Chiampagne

The delicate and refreshing flavour of high mountain tea from Nepal gets a cult following abroad

Photos: Gopen Rai

The subtle aroma and lingering taste of Himalayan tea has created a new international market with big potential for exporting high value leaves from Nepal. Several Nepali growers are exporting this sophisticated product range that needs much greater quality control and care than normal teas.

More than 80% of the tea Nepal exports is still the traditional CTC variety with brands like Tokla and Muna, or mediocre teas sold in India to be re-exported as Darjeeling. However, a growing segment of the market is now dominated by specialty or orthodox teas.

This coincides with the lenghty effort to brand Nepali tea, and put it on the map of the tea world like Sri Lanka did with Ceylon and India with Darjeeling. Nepal’s Rakura is trying to establish the Nepal brand with sustainability, longterm strategic planning and a mission to make tea from Nepal famous worldwide.

“Through Rakura, we are pushing the market with a similar approach to international tea brands,” says Neeraj Rathi, one of two brothers who own and run Rakura.

Nepal was not making use of its potential and capacity to produce a lot of high quality tea, and even within Nepal, very few consumers knew about the origin of the quality tea being produced.

Nepal Tea and Coffee Development Board (NTCDB) has finally put out a licensed logo (below) for Nepali tea with the tagline ‘Nepal Tea, Quality from the Himalayas’ which can be used by Nepali companies exporting quality tea to the international market.

“The logo marks a symbol of standard for our tea”, explains NTCDB Executive Director, Sheshkanta Gautam. “It means that the product with the logo on the pack has undergone thorough inspection, is certified organic and the quality is supreme.”

Internationally, however, customers are getting more familiar with High Mountain teas from Nepal with brands like Jun Chiyabari which produce up to 20 types of tea with unique flavours found nowhere else. Nepali tea is finally carving out its own identity and distinguishing itself in production methods and quality from British and Indian influences.

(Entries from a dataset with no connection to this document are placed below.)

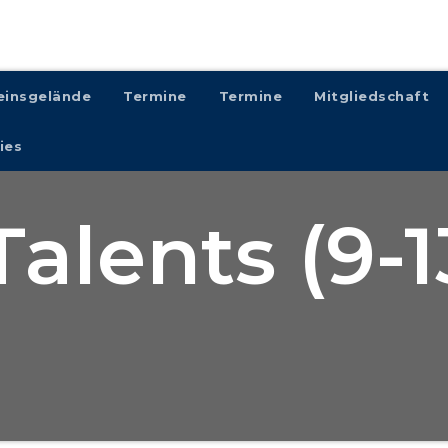
einsgelände
Termine
Termine
Mitgliedschaft
ies
alents (9-1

“General consumers worldwide do not know much about Nepal, unless we use the term Himalaya, and besides our teas get mixed up with Darjeeling because of similar taste,” explains Lochan Gyawali of Jun Chiyabari. “That is why we have created a distinct and exclusive taste, so that our tea stands out among the other better known ones.”

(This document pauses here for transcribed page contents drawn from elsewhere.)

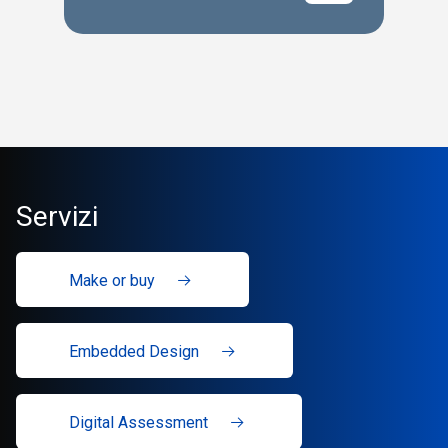
Servizi
Make or buy
Embedded Design
Digital Assessment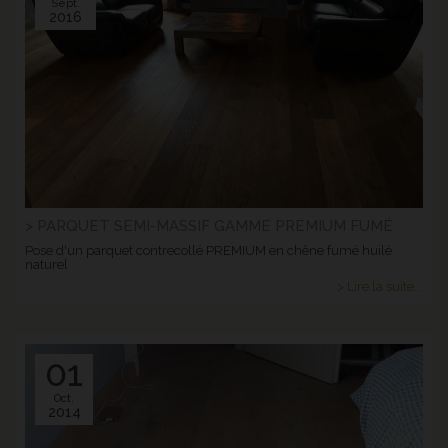
Sept.
2016
> PARQUET SEMI-MASSIF GAMME PREMIUM FUMÉ
Pose d'un parquet contrecollé PREMIUM en chêne fumé huilé
naturel
> Lire la suite...
01
Oct.
2014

Jun Chiyabari tea plantation is situated in the mountain slopes near Hile of Dhankuta. Their tea varieties are now exported to Japan, USA, Canada and Europe, where it has been very favourably reviewed. As a pioneer in exclusive Nepali teas, Jun Chiyabari is popularising teas like Himalayan Pine, Himalayan Evergreen, Himalayan Shiiba and Himalayan Spring.

Drinking its brews is different from traditional tea, there is an elaborate process of growing, picking, making, sorting and drinking it chilled like champagne in tea ceremonies.

Gyawali says his tea garden tries to get away from being a poor copy of Darjeeling varieties to be sold by the case-loads and blended with other teas. For this, Jun Chiyabari uses new Nepali cultivars, Taiwanese machines, specially trained pickers and has found a new cult following among the health-conscious in Europe and East Asia who are disillusioned with coffee.

With the success of these specialty Nepali teas in the international market, branding standard Nepali tea may have come too late.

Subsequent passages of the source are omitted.